Recent transaction comparisons:
- A 2019 Dial-A-Dump acquisition was made at 9.6x EV/EBITDA multiple.
- This media report states that Cleanaway’s (closest peer) pre-synergy acquisition of ToxFree (waste management services) in 2017 was done at a multiple of 10x.
This clearly increases the risk of buyer walking away, but at the same time makes management and shareholders more likely to approve the transaction.

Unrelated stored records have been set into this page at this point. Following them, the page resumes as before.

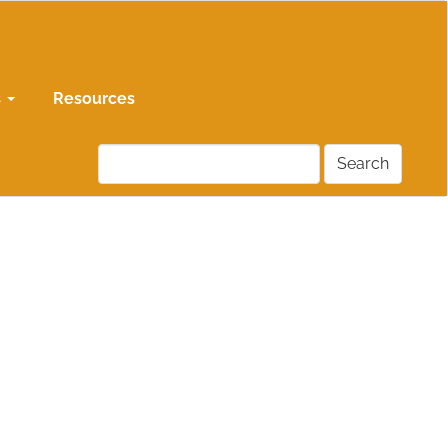
s
Resources
Search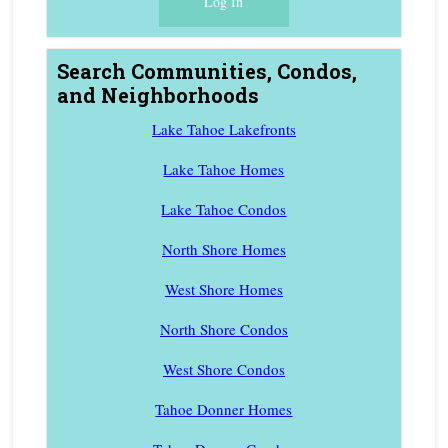
Search Communities, Condos,
and Neighborhoods
Lake Tahoe Lakefronts
Lake Tahoe Homes
Lake Tahoe Condos
North Shore Homes
West Shore Homes
North Shore Condos
West Shore Condos
Tahoe Donner Homes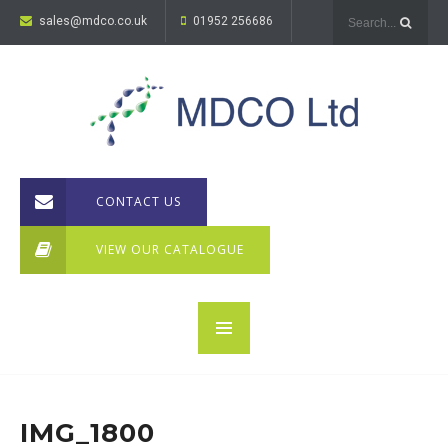
sales@mdco.co.uk
01952 256686
CONTACT US
VIEW OUR CATALOGUE
IMG_1800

- 16th Jan – CPE Capital and MIRA provided an indicative cash buyout proposal for Bingo Industries at A$3.50/share (A$2.29 billion). The proposal included an alternative mixed offer (shares and cash), which would provide a lower initial consideration than the cash proposal, but with the potential for higher consideration over time (depends on currently unknown earning thresholds to be achieved afterward). Mixed proposal is conditioned on “minimum and maximum acceptance condition”. So far it’s not exactly clear what kind of condition is that, however, it was stated that “it will likely require major shareholders BINGO Managing Director and CEO, Daniel Tartak, and BINGO Director, Ian Malouf, to accept the cash and Unlisted Scrip Alternative”.
- 19th Jan – BIN publicly announced the offer calling it unsolicited and highly conditional, however, allowed to proceed with due diligence. The share price jumped up from A$2.74/share to $3.30/share.
- 5th Feb – short-seller SnowCap issued a public report on BIN. A week later BIN share price declined to A$3.04/share, but slowly recovered afterward.
- 23rd Mar – the company made an answer to the short seller discrediting the report.
- 12th April – rumors were released that the due diligence process has been finished already and a firm offer is to be expected in a week or two. Share price increased from A$3.04 to A$3.36/share.